Search code examples
rdataframesubsetmultiple-columns

How to subset a large dataframe using many conditions for many variables in a simple way?


I have this dataframe (but let's imagine it with many columns/variables)

df = data.frame(x = c(0,0,0,1,0),
                y = c(1,1,1,0,0),
                z = c(1,1,0,0,1))

I want to subset this dataset based on the condition that (x=1) and (y=0 or z = 0 or etc..)

I am already familiar with the basic function that works for small datasets, but I want a function that works for bigger datasets. Thanks


Solution

  • You can make use of Reduce(). The function + basically works as an OR operator since its result is >0 if it contains any TRUE value.

    Correspondingly, * would work as an AND since it only returns a value >0 if all cases are TRUE.

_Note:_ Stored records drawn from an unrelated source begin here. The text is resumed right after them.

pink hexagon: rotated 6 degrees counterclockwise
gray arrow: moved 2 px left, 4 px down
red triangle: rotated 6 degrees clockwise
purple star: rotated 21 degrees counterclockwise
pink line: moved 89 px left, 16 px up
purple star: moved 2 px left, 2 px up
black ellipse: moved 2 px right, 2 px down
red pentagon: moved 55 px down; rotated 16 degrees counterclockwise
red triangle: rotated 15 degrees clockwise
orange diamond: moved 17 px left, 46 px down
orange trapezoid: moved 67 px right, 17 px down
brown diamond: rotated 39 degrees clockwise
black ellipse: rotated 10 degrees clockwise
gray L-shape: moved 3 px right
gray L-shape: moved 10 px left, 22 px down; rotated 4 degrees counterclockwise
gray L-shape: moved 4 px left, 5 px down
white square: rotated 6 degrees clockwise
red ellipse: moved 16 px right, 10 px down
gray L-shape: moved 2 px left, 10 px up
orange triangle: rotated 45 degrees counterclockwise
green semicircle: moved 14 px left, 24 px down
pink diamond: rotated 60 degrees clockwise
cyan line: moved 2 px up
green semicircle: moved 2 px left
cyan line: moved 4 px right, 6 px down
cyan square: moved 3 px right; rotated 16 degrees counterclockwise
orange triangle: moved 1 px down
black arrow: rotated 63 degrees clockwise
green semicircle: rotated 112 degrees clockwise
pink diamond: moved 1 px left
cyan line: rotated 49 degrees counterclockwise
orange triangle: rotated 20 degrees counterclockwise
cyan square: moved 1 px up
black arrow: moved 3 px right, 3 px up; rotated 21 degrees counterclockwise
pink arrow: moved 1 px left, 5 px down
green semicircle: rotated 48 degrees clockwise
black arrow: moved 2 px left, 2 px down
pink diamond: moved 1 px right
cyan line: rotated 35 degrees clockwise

    df = data.frame(x = c(0,0,0,1,0),
                    y = c(1,1,1,0,0),
                    z = c(1,1,0,0,1))
    nms <- names(df)
    
    # take all variables except for `x`
    nms_rel <- setdiff(nms, "x")
    nms_rel
    #> [1] "y" "z"
    
    # filter all rows in which `x` is 1 AND any other variable is 0
    df[df$x == 1 & Reduce(`+`, lapply(df[nms_rel], `==`, 0)) > 0, ]
    #>   x y z
    #> 4 1 0 0